Would like some replies if you have anything to say in relation to this.
 

charlieHungerford

Well-known member
Am bored at work, so thought I would write a little bit more in relation to this.

For instance if we have attached fear to a situation, maybe its public speaking, introducing yourself to a group of people, maybe its something like meeting a new person and having to interact with socially, maybe its work related and you have to train a new employee your job - or maybe its more specific such as speaking out loud.

That activity is so scary because of all the negative labels you have attached to this situation or task (or person if you linking it to a person you feel huge anxiety around). It would appear that over the years and constantly think negative things about it and avoiding it because it was scary and you ended up believing it was so terrible and scary that you become so scared you have huge panic attacks, etc - well the fear of the situation now that you fear has just gone to pot. i.e. public speaking - what is the worst that can happen - you could go up there and just totally stuff up, not get your words out, show how nervous you are and shaking and just stood there having a panic attack.

But is that really that big a deal in reality? I mean we will just come across extremely nervous - and public speaking is the world's biggest fear, so its not a surprise if someone seems really really nervous. You will still go home on the evening and the next day its all over and done with. If you could think of a cool way to react to the worst happening and say I am so sorry I had a really bad presentation last time I did this, etc.

I just think that the fear we feel doesn't reflect the worst case scenario. If you can detach the negative and scary labels by putting things back into reality, it would seem like you would go into the situations with mild anxiety at worst and probably be able to perform well.
Nerves are supposed to be good, but only up to a level, but when they are so much that they just take over and paralyse you then they are very bad.

I think that is why practice is a known way of reducing fear as your brain realises there is nothing to fear and that you can do it fine and in no danger. But surely you can have the same effect by changing beliefs on a situation or person or task. Things need to be pulled back into reality.

A lot of people fear standing in a queue, but what is the worst that can happen? Someone may think that they are weird or ugly. That is given someone even notices you and thinks about you. But so what if one random stranger thinks something like that? It doesn't matter, it has no impact on life whatsoever. I mean I was at the supermarket at the weekend, imagine someone thought such things of me, what does it matter now? Yet, because if you fear that you have attached so many negative labels and fears on it the anxiety is so high.

The reality is that all social situations are nothing.
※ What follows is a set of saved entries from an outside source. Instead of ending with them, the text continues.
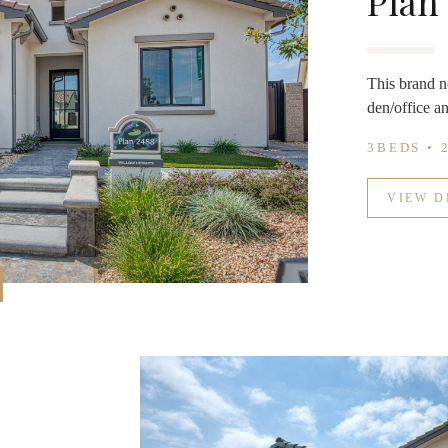
Plan
This brand n
den/office an
3BEDS • 
VIEW D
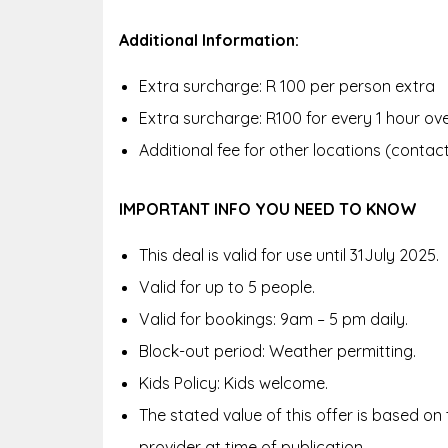
Additional Information:
Extra surcharge: R 100 per person extra
Extra surcharge: R100 for every 1 hour ov
Additional fee for other locations (conta
IMPORTANT INFO YOU NEED TO KNOW
This deal is valid for use until 31July 2025.
Valid for up to 5 people.
Valid for bookings: 9am – 5 pm daily.
Block-out period: Weather permitting.
Kids Policy: Kids welcome.
The stated value of this offer is based on
provider at time of publication.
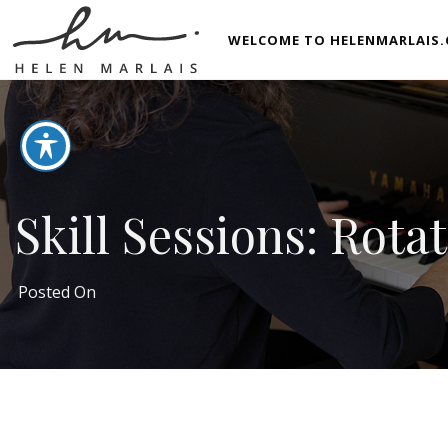
WELCOME TO HELENMARLAIS.
Skill Sessions: Rota
Posted On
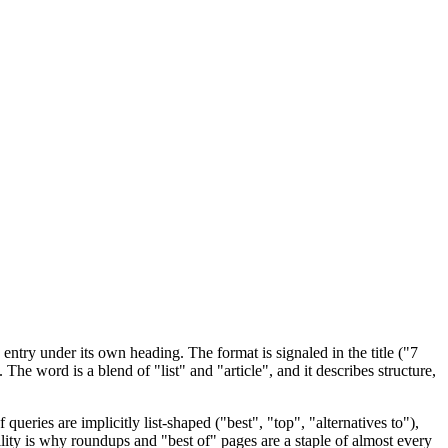
 entry under its own heading. The format is signaled in the title ("7
 The word is a blend of "list" and "article", and it describes structure,
ueries are implicitly list-shaped ("best", "top", "alternatives to"),
ility is why roundups and "best of" pages are a staple of almost every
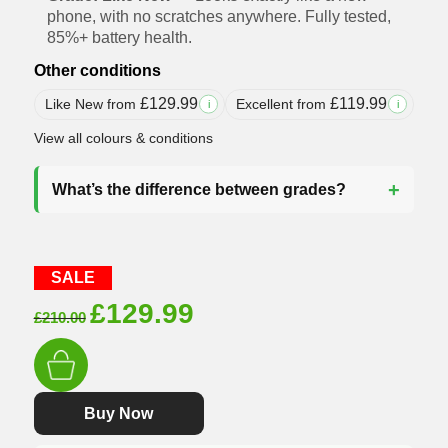
phone, with no scratches anywhere. Fully tested,
85%+ battery health.
Other conditions
£
129.99
£
119.99
Like New from
Excellent from
i
i
View all colours & conditions
What’s the difference between grades?
SALE
Original
Current
£
129.99
£
210.00
price
price
was:
is:
£210.00.
£129.99.
Buy Now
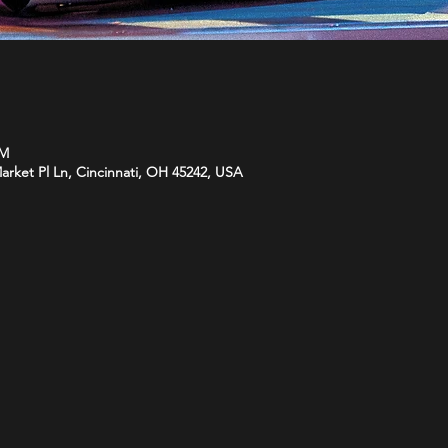
PM
arket Pl Ln, Cincinnati, OH 45242, USA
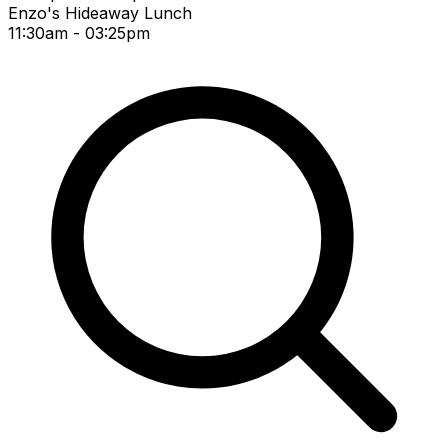
Enzo's Hideaway Lunch
11:30am - 03:25pm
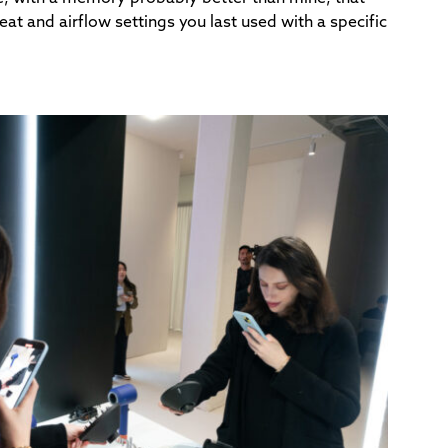
t and airflow settings you last used with a specific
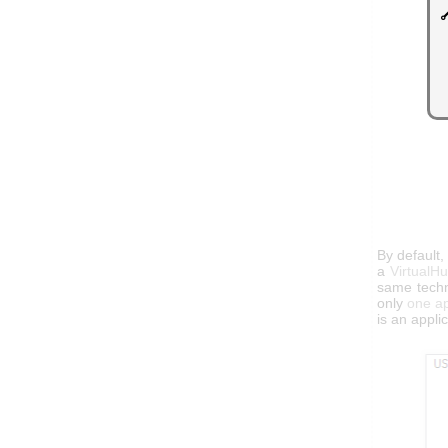
By default
a
VirtualH
same techni
only
one ap
is an appli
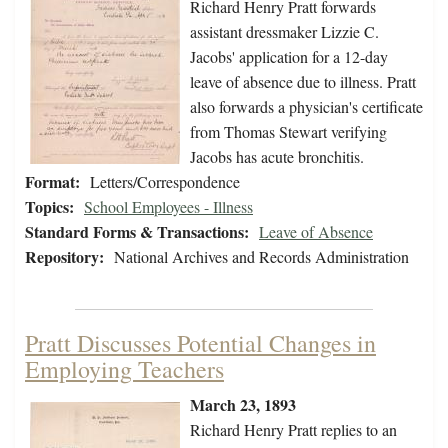
Richard Henry Pratt forwards
assistant dressmaker Lizzie C.
Jacobs' application for a 12-day
leave of absence due to illness. Pratt
also forwards a physician's certificate
from Thomas Stewart verifying
Jacobs has acute bronchitis.
Format:
Letters/Correspondence
Topics:
School Employees - Illness
Standard Forms & Transactions:
Leave of Absence
Repository:
National Archives and Records Administration
Pratt Discusses Potential Changes in
Employing Teachers
March 23, 1893
Richard Henry Pratt replies to an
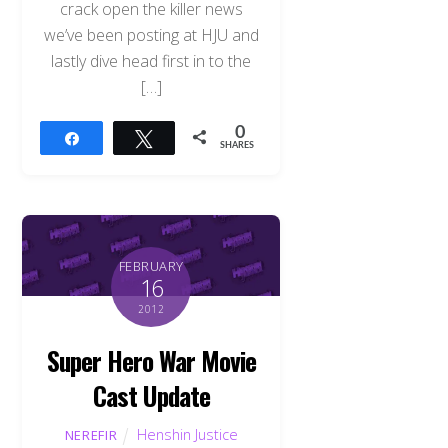
crack open the killer news
we’ve been posting at HJU and
lastly dive head first in to the
[…]
0
Share
Tweet
SHARES
FEBRUARY
16
2012
Super Hero War Movie
Cast Update
Henshin Justice
NEREFIR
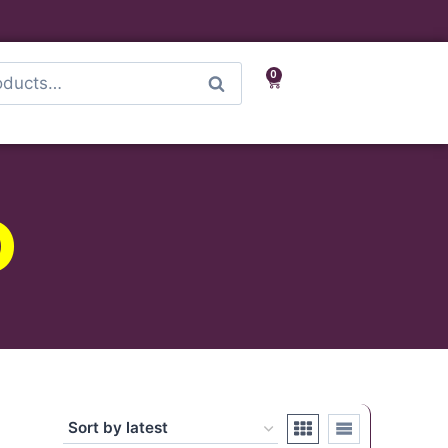
0
Search
D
It has no impact on our life in reality or our health, if someone thinks we are boring or ugly or weird or stupid or not clever, etc, etc - well there are a billion or so people on earth, a small % of people will think that way just like if 10 million people entered the lotto some people will good prizes.

Maybe its time an evaluation took place of people, situations or tasks we fear. The fear of what can go wrong needs re-evaluating and brought back into line. I mean I for instance go to jelly around this girl I fancy at work who I seem to walk past every day in the corridor. But what is the worst that can happen? That she sees me and thinks I don't like him, he is ugly! Well for starters there is no chance I will find out if she thinks that. If she doesn't like me for how I look well I suppose that is a shame, but so what?

Its easier said than done but in reality if you can get your head around the situation it must be possible to see a situation as non fearful when it really is non fearful.

I will work on this in the next few days and see how I get on.